#### The input

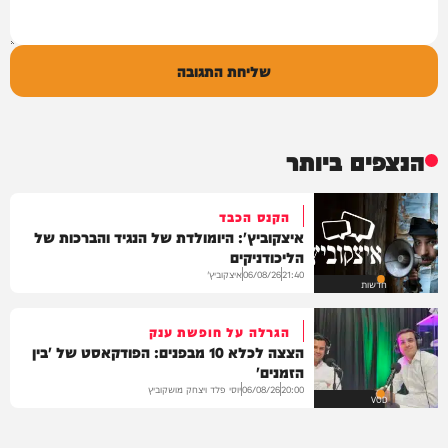
שליחת התגובה
הנצפים ביותר
הקנס הכבד
איצקוביץ': היומולדת של הנגיד והברכות של
הליכודניקים
איצקוביץ'
06/08/26
21:40
חדשות
הגרלה על חופשת ענק
הצצה לכלא 10 מבפנים: הפודקאסט של 'בין
הזמנים'
יוסי פלד ויצחק מושקוביץ
06/08/26
20:00
VOD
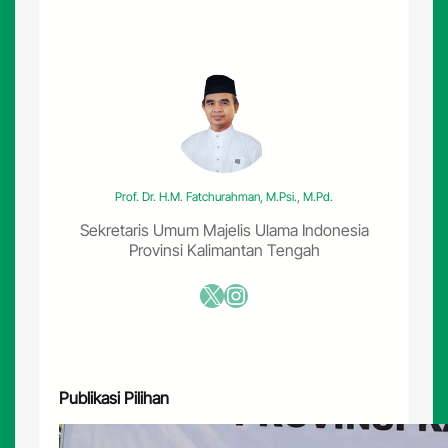
l
a
n
g
k
a
R
a
y
a
Prof. Dr. H.M. Fatchurahman, M.Psi., M.Pd.
2
0
Sekretaris Umum Majelis Ulama Indonesia
2
Provinsi Kalimantan Tengah
4
–
X
Instagram
2
0
2
9
R
Publikasi Pilihan
e
s
m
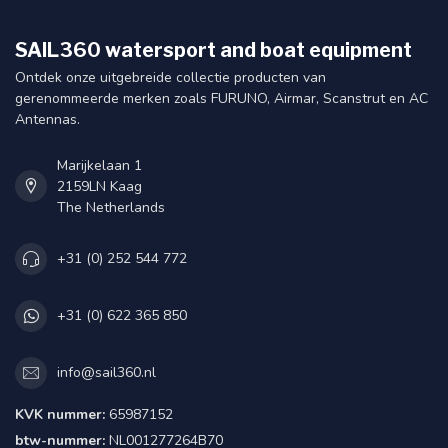
SAIL360 watersport and boat equipment
Ontdek onze uitgebreide collectie producten van
gerenommeerde merken zoals FURUNO, Airmar, Scanstrut en AC
Antennas.
Marijkelaan 1
2159LN Kaag
The Netherlands
+31 (0) 252 544 772
+31 (0) 622 365 850
info@sail360.nl
KVK nummer:
65987152
btw-nummer:
NL001277264B70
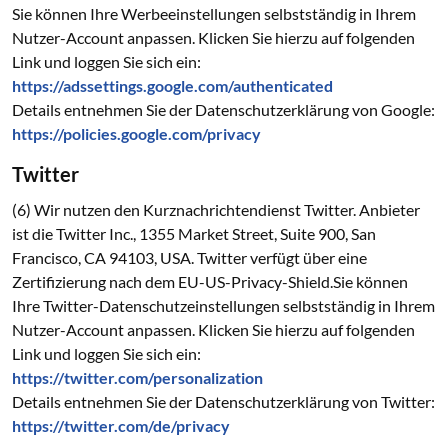
Sie können Ihre Werbeeinstellungen selbstständig in Ihrem
Nutzer-Account anpassen. Klicken Sie hierzu auf folgenden
Link und loggen Sie sich ein:
https://adssettings.google.com/authenticated
Details entnehmen Sie der Datenschutzerklärung von Google:
https://policies.google.com/privacy
Twitter
(6) Wir nutzen den Kurznachrichtendienst Twitter. Anbieter
ist die Twitter Inc., 1355 Market Street, Suite 900, San
Francisco, CA 94103, USA. Twitter verfügt über eine
Zertifizierung nach dem EU-US-Privacy-Shield.Sie können
Ihre Twitter-Datenschutzeinstellungen selbstständig in Ihrem
Nutzer-Account anpassen. Klicken Sie hierzu auf folgenden
Link und loggen Sie sich ein:
https://twitter.com/personalization
Details entnehmen Sie der Datenschutzerklärung von Twitter:
https://twitter.com/de/privacy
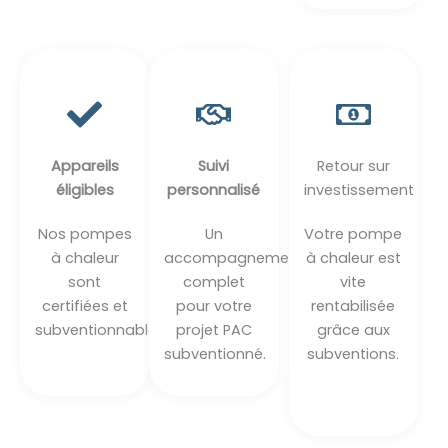
Appareils
Suivi
Retour sur
éligibles
personnalisé
investissement
Nos pompes
Un
Votre pompe
à chaleur
accompagnement
à chaleur est
sont
complet
vite
certifiées et
pour votre
rentabilisée
subventionnables.
projet PAC
grâce aux
subventionné.
subventions.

########

#### [Instructions for the task]
Extract the full listing above verbatim; pictures are to be left out of the copy.

#### [Reply]
שליחת התגובה
הנצפים ביותר
הקנס הכבד
איצקוביץ': היומולדת של הנגיד והברכות של
הליכודניקים
איצקוביץ'
06/08/26
21:40
חדשות
הגרלה על חופשת ענק
הצצה לכלא 10 מבפנים: הפודקאסט של 'בין
הזמנים'
יוסי פלד ויצחק מושקוביץ
06/08/26
20:00
VOD
l
a
n
g
k
a
R
a
y
a
Prof. Dr. H.M. Fatchurahman, M.Psi., M.Pd.
2
0
Sekretaris Umum Majelis Ulama Indonesia
2
Provinsi Kalimantan Tengah
4
–
X
Instagram
2
0
2
9
R
Publikasi Pilihan
e
s
m
SAIL360 watersport and boat equipment
Ontdek onze uitgebreide collectie producten van
gerenommeerde merken zoals FURUNO, Airmar, Scanstrut en AC
Antennas.
Marijkelaan 1
2159LN Kaag
The Netherlands
+31 (0) 252 544 772
+31 (0) 622 365 850
info@sail360.nl
KVK nummer:
65987152
btw-nummer:
NL001277264B70
Sie können Ihre Werbeeinstellungen selbstständig in Ihrem
Nutzer-Account anpassen. Klicken Sie hierzu auf folgenden
Link und loggen Sie sich ein:
https://adssettings.google.com/authenticated
Details entnehmen Sie der Datenschutzerklärung von Google:
https://policies.google.com/privacy
Twitter
(6) Wir nutzen den Kurznachrichtendienst Twitter. Anbieter
ist die Twitter Inc., 1355 Market Street, Suite 900, San
Francisco, CA 94103, USA. Twitter verfügt über eine
Zertifizierung nach dem EU-US-Privacy-Shield.Sie können
Ihre Twitter-Datenschutzeinstellungen selbstständig in Ihrem
Nutzer-Account anpassen. Klicken Sie hierzu auf folgenden
Link und loggen Sie sich ein:
https://twitter.com/personalization
Details entnehmen Sie der Datenschutzerklärung von Twitter:
https://twitter.com/de/privacy
Appareils
Suivi
Retour sur
éligibles
personnalisé
investissement
Nos pompes
Un
Votre pompe
à chaleur
accompagnement
à chaleur est
sont
complet
vite
certifiées et
pour votre
rentabilisée
subventionnables.
projet PAC
grâce aux
subventionné.
subventions.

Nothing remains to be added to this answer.